- [Document layout analysis data]:
——
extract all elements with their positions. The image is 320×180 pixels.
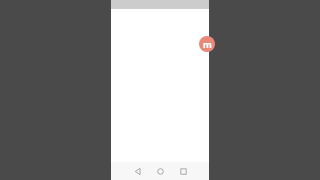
button[interactable]: Home (149, 162, 172, 180)
button[interactable]: Menu badge (199, 36, 215, 52)
staticText: m (203, 38, 212, 50)
button[interactable]: Back (126, 162, 149, 180)
button[interactable]: Recent apps (172, 162, 195, 180)
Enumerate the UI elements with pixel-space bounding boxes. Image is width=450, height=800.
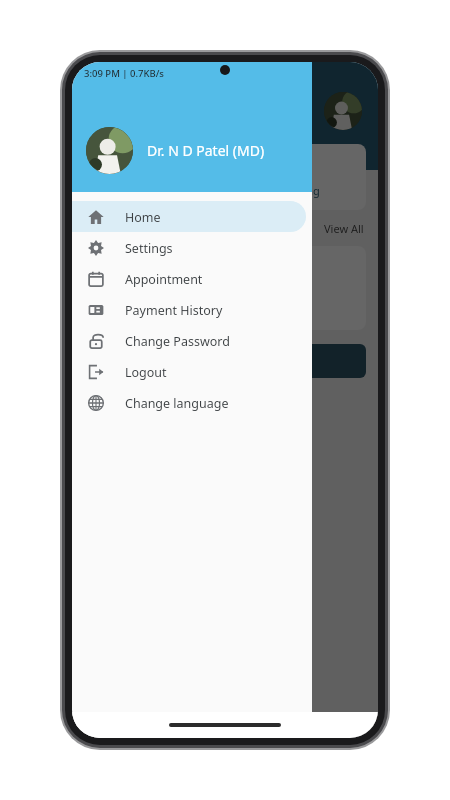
staticText: Pending (277, 183, 320, 198)
button[interactable]: Change Password (72, 325, 306, 356)
staticText: Change language (125, 395, 229, 412)
button[interactable]: Settings (72, 232, 306, 263)
staticText: Appointment (125, 271, 203, 288)
button[interactable]: Home (72, 201, 306, 232)
button[interactable]: Change language (72, 387, 306, 418)
staticText: Change Password (125, 333, 230, 350)
staticText: Completed (124, 183, 181, 198)
staticText: Upcoming (86, 220, 146, 236)
button[interactable]: Logout (72, 356, 306, 387)
staticText: Rahul Kumar (94, 277, 161, 292)
staticText: Settings (125, 240, 173, 257)
staticText: Dr. N D Patel (MD) (147, 141, 265, 160)
button[interactable]: Payment History (72, 294, 306, 325)
staticText: 3:09 PM | 0.7KB/s (84, 67, 164, 80)
staticText: View All (324, 221, 364, 236)
staticText: Home (125, 209, 161, 226)
staticText: Logout (125, 364, 167, 381)
button[interactable]: Appointment (72, 263, 306, 294)
staticText: Payment History (125, 302, 223, 319)
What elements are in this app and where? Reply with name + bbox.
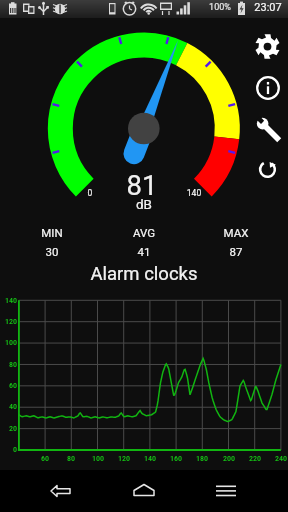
staticText: 100 <box>87 454 109 463</box>
staticText: 100% <box>204 2 236 13</box>
staticText: 200 <box>218 454 240 463</box>
button[interactable]: Refresh <box>247 149 288 190</box>
staticText: 140 <box>124 188 264 198</box>
button[interactable]: Back <box>17 470 91 512</box>
button[interactable]: Home <box>107 470 181 512</box>
staticText: dB <box>74 196 214 212</box>
staticText: 180 <box>191 454 213 463</box>
staticText: 20 <box>0 424 17 433</box>
staticText: 140 <box>0 296 17 305</box>
staticText: 140 <box>139 454 161 463</box>
button[interactable]: Info <box>247 67 288 108</box>
staticText: AVG <box>74 226 214 239</box>
staticText: MAX <box>166 226 288 239</box>
staticText: Alarm clocks <box>74 263 214 285</box>
staticText: 0 <box>20 188 160 198</box>
staticText: 60 <box>34 454 56 463</box>
staticText: 87 <box>166 245 288 258</box>
staticText: 80 <box>0 360 17 369</box>
staticText: 120 <box>113 454 135 463</box>
staticText: 40 <box>0 402 17 411</box>
staticText: 81 <box>72 169 212 201</box>
staticText: 120 <box>0 317 17 326</box>
staticText: 220 <box>244 454 266 463</box>
staticText: 41 <box>74 245 214 258</box>
button[interactable]: Recents <box>198 470 272 512</box>
button[interactable]: Tools <box>247 108 288 149</box>
staticText: 23:07 <box>249 1 287 14</box>
staticText: 60 <box>0 381 17 390</box>
button[interactable]: Settings <box>247 26 288 67</box>
staticText: 0 <box>0 445 17 454</box>
staticText: 30 <box>0 245 122 258</box>
staticText: 80 <box>60 454 82 463</box>
staticText: 240 <box>270 454 288 463</box>
staticText: 100 <box>0 338 17 347</box>
staticText: 160 <box>165 454 187 463</box>
staticText: MIN <box>0 226 122 239</box>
——
- [Exercise prompt]:
Some of the data mentions "Back". Copy every line where it does.

- [Solution for this task]:
button[interactable]: Back (126, 162, 149, 180)
button[interactable]: Back <box>17 470 91 512</box>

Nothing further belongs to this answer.